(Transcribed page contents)
· · ·
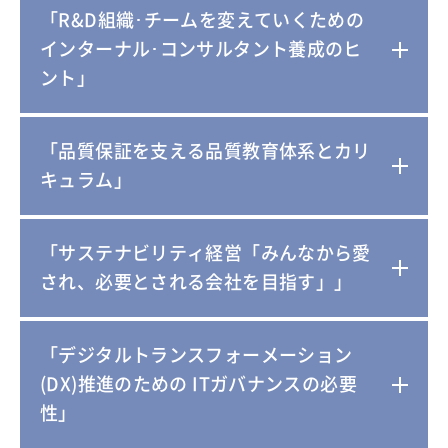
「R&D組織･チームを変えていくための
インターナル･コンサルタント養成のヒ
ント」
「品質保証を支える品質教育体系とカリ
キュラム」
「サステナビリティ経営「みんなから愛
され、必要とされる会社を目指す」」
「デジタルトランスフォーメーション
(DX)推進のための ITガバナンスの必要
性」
· · ·
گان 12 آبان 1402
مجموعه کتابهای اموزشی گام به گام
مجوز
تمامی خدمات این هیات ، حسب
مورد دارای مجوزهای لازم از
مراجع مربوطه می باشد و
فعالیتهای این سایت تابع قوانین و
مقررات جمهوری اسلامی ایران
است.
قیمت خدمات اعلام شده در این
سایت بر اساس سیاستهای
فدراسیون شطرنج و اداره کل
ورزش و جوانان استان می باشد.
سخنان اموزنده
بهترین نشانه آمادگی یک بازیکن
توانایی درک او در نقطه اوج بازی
· · ·
- BRIEF: In the entries above, find the line with "مورد دارای مجوزهای لازم از" and the line with "سخنان اموزنده", then restate word for word both of them and every line between, with nothing more.

- RESPONSE BOX:
مورد دارای مجوزهای لازم از
مراجع مربوطه می باشد و
فعالیتهای این سایت تابع قوانین و
مقررات جمهوری اسلامی ایران
است.
قیمت خدمات اعلام شده در این
سایت بر اساس سیاستهای
فدراسیون شطرنج و اداره کل
ورزش و جوانان استان می باشد.
سخنان اموزنده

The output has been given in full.